» **WORK REQUEST**: Transcribe the entries below with complete accuracy, excluding the pictures.

» **AVAILABLE DATA**:
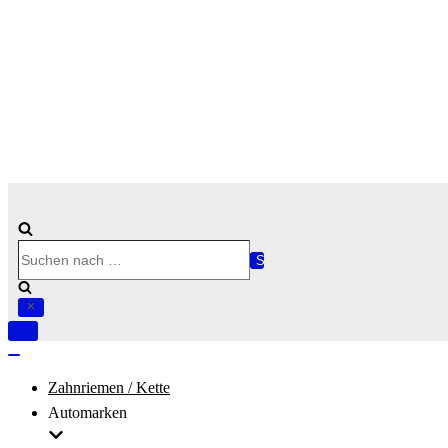
Suchen
nach …
Navigation
umschalten
Navigation
umschalten
Zahnriemen / Kette
Automarken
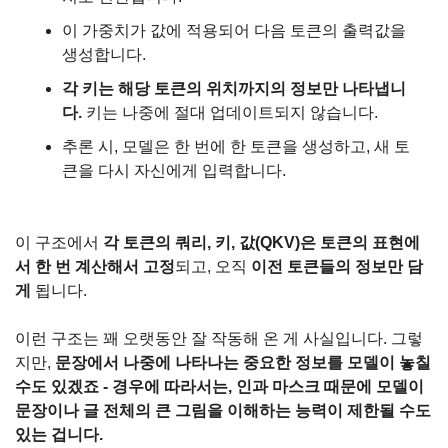
이 가중치가 값에 적용되어 다음 토큰의 출력값을 
생성합니다.
각 키는 해당 토큰의 위치까지의 정보만 나타냅니
다. 
키는 나중에 절대 업데이트되지 않습니다.
추론 시, 모델은 한 번에 한 토큰을 생성하고, 새 토
큰을 다시 자신에게 입력합니다.
이 구조에서 
각 토큰의 쿼리, 키, 값(QKV)은 토큰의 표현에
서 한 번 계산해서 고정
되고, 오직 
이전 토큰들의 정보만 담
게
 됩니다.
이런 구조는 꽤 오랫동안 잘 작동해 온 게 사실입니다. 그렇
지만, 
문장에서 나중에 나타나는 중요한 정보를 모델이 놓칠 
수도 있겠죠 - 경우에 따라서는, 인과 마스크 때문에 모델이 
문장이나 글 전체의 큰 그림을 이해하는 능력이 제한될 수도 
있는 겁니다.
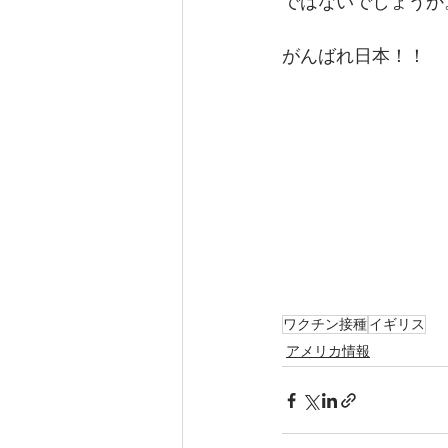
ではないでしょうか
がんばれ日本！！
ワクチン接種
イギリス
アメリカ情報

» **COMPLETED EXERCISE**:
Suchen
nach …
Navigation
umschalten
Navigation
umschalten
Zahnriemen / Kette
Automarken
이 가중치가 값에 적용되어 다음 토큰의 출력값을 
생성합니다.
각 키는 해당 토큰의 위치까지의 정보만 나타냅니
다. 
키는 나중에 절대 업데이트되지 않습니다.
추론 시, 모델은 한 번에 한 토큰을 생성하고, 새 토
큰을 다시 자신에게 입력합니다.
이 구조에서 
각 토큰의 쿼리, 키, 값(QKV)은 토큰의 표현에
서 한 번 계산해서 고정
되고, 오직 
이전 토큰들의 정보만 담
게
 됩니다.
이런 구조는 꽤 오랫동안 잘 작동해 온 게 사실입니다. 그렇
지만, 
문장에서 나중에 나타나는 중요한 정보를 모델이 놓칠 
수도 있겠죠 - 경우에 따라서는, 인과 마스크 때문에 모델이 
문장이나 글 전체의 큰 그림을 이해하는 능력이 제한될 수도 
있는 겁니다.
ではないでしょうか
がんばれ日本！！
ワクチン接種
イギリス
アメリカ情報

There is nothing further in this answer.